FF Daily #479: Profitable growth

September 20, 2021: Ram Charan on growth; Capt Amrinder Singh’s departure in Punjab and the woes of the Congress; Is the pandemic over?; Deploying optionality

Founding Fuel

[Photo by Lukas Blazek on Unsplash]

Good morning,

We wish you a very productive Monday. 

In his book, Profitable Growth Is Everyone’s Business: 10 Tools You Can Use Monday Morning, management guru Ram Charan highlights why growth is not just an entry in your financial statement.

Towards the end of the book, he writes, “With growth, the organization expands and people can build a career and a future. Growth enables a business to get the best people and retain them. People who see personal growth opportunities have more energy, better morale, and enhanced self-confidence. Growing companies expand into new markets and market segments, new regions, and even new countries. Not only does all that create wonderful opportunities for talented people, but also the growth taps into all the latent psychological energy that is buried inside of employees, and the release of all that previously contained power fuels the organization to even greater growth.

“The contrast to a company that isn’t growing is stark… When there is no growth, a negative psychology permeates the organization. The best people spend a significant part of their time looking for a job, and they leave once they find one. Those that remain make macabre jokes about what form the next round of corporate cost-cutting will take and devote a large part of their days to infighting to make sure that theirs will not be the next head to roll when the cost-cutting ax falls again, as it inevitably will.”

Earlier in the book he points out not all kinds of growth are equal.
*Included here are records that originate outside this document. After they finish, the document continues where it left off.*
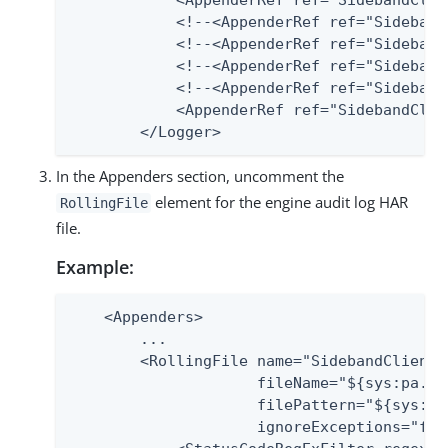
            <AppenderRef ref="SidebandClie
            <!--<AppenderRef ref="Sideband
            <!--<AppenderRef ref="Sideband
            <!--<AppenderRef ref="Sideband
            <!--<AppenderRef ref="Sideband
            <AppenderRef ref="SidebandClie
        </Logger>
In the Appenders section, uncomment the
element for the engine audit log HAR
RollingFile
file.
Example:
    <Appenders>

        ...

        <RollingFile name="SidebandClientA
                     fileName="${sys:pa.ho
                     filePattern="${sys:pa
                     ignoreExceptions="fals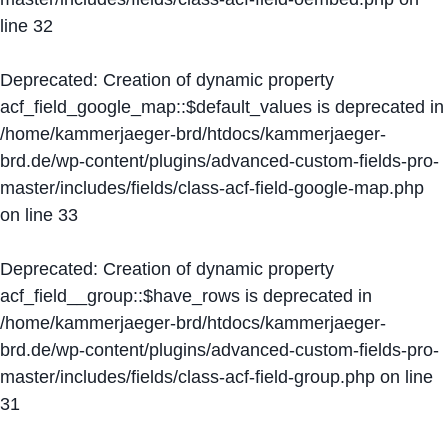
line
32
Deprecated
: Creation of dynamic property
acf_field_google_map::$default_values is deprecated in
/home/kammerjaeger-brd/htdocs/kammerjaeger-
brd.de/wp-content/plugins/advanced-custom-fields-pro-
master/includes/fields/class-acf-field-google-map.php
on line
33
Deprecated
: Creation of dynamic property
acf_field__group::$have_rows is deprecated in
/home/kammerjaeger-brd/htdocs/kammerjaeger-
brd.de/wp-content/plugins/advanced-custom-fields-pro-
master/includes/fields/class-acf-field-group.php
on line
31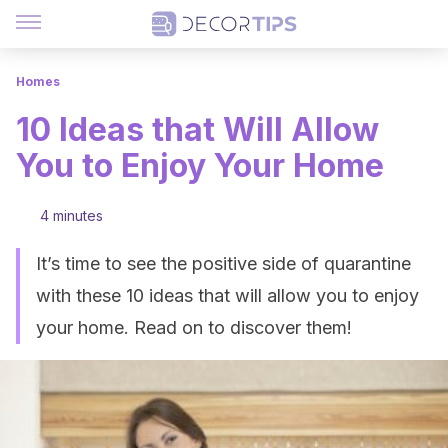
Homes
10 Ideas that Will Allow
You to Enjoy Your Home
4 minutes
It’s time to see the positive side of quarantine
with these 10 ideas that will allow you to enjoy
your home. Read on to discover them!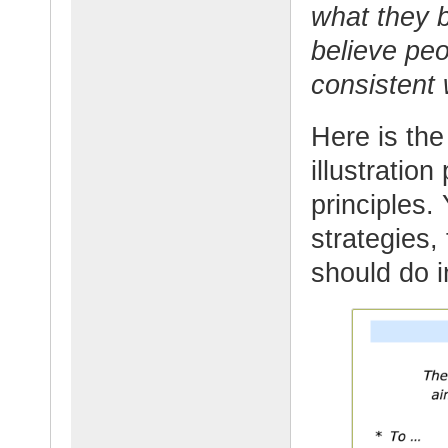
what they b
believe peo
consistent
Here is the
illustration
principles
strategies,
should do i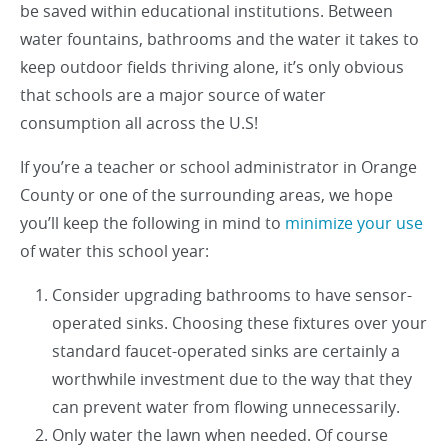
be saved within educational institutions. Between
water fountains, bathrooms and the water it takes to
keep outdoor fields thriving alone, it’s only obvious
that schools are a major source of water
consumption all across the U.S!
If you’re a teacher or school administrator in Orange
County or one of the surrounding areas, we hope
you’ll keep the following in mind to
minimize your use
of water this school year:
Consider upgrading bathrooms to have sensor-
operated sinks. Choosing these fixtures over your
standard faucet-operated sinks are certainly a
worthwhile investment due to the way that they
can prevent water from flowing unnecessarily.
Only water the lawn when needed. Of course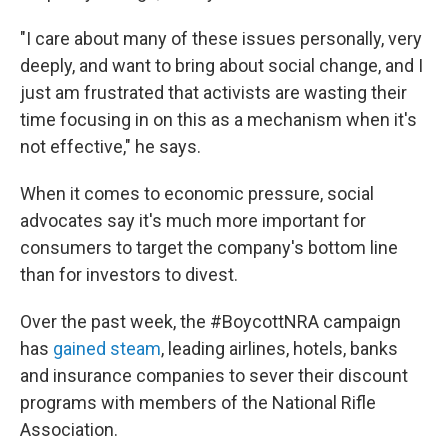
"I care about many of these issues personally, very
deeply, and want to bring about social change, and I
just am frustrated that activists are wasting their
time focusing in on this as a mechanism when it's
not effective," he says.
When it comes to economic pressure, social
advocates say it's much more important for
consumers to target the company's bottom line
than for investors to divest.
Over the past week, the #BoycottNRA campaign
has
gained steam
, leading airlines, hotels, banks
and insurance companies to sever their discount
programs with members of the National Rifle
Association.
There is good growth, and there is bad growth. 

He writes, “Good growth, however, not only increases revenues but correspondingly improves profits and is sustainable over time. It is primarily organically (internally) generated from the ongoing operations and business of the company and is based on differentiated products and services that meet new or previously unmet consumer needs. Good growth—that is, growth that is profitable, organic, differentiated, and sustainable—builds shareholder value over time. In contrast, bad growth destroys shareholder value.” 

Have a profitable week ahead!

In this issue

  • The woes of the Congress  
  • Is the pandemic over?
  • Deploying optionality

The woes of the Congress

It appears, the Congress will have to brace and deal with more than what meets the eye in the aftermath of Capt Amrinder Singh’s departure in Punjab. Early indicators have it that if things continue the way they are, the party stands to lose Punjab as well at the hustings next year because it doesn’t have the money muscle to fight any longer, report Nikhil Rampal and Fatima Khan in The Print. 

“The corporate sector is the biggest donor to political parties; in 2019-20, more than 90% funding to the BJP and Congress came from big donors…   

“‘The gap between the Congress and the BJP has widened majorly because donors provide more funds to the party that wins the elections. Post-2014, the BJP has won state after state and retained power at the Centre. If the Congress manages to win in more states, it is likely to get more funds,’ said political analyst Sanjay Kumar, professor at the Centre for the Study of Developing Societies (CSDS).

“Kumar added that the Congress’ already gruesome financial situation could get worse if it fails to win the seven state elections coming in 2022—UP, Uttarakhand, Punjab, Goa and Manipur in February-March, and Himachal Pradesh and Gujarat towards the end of the year.”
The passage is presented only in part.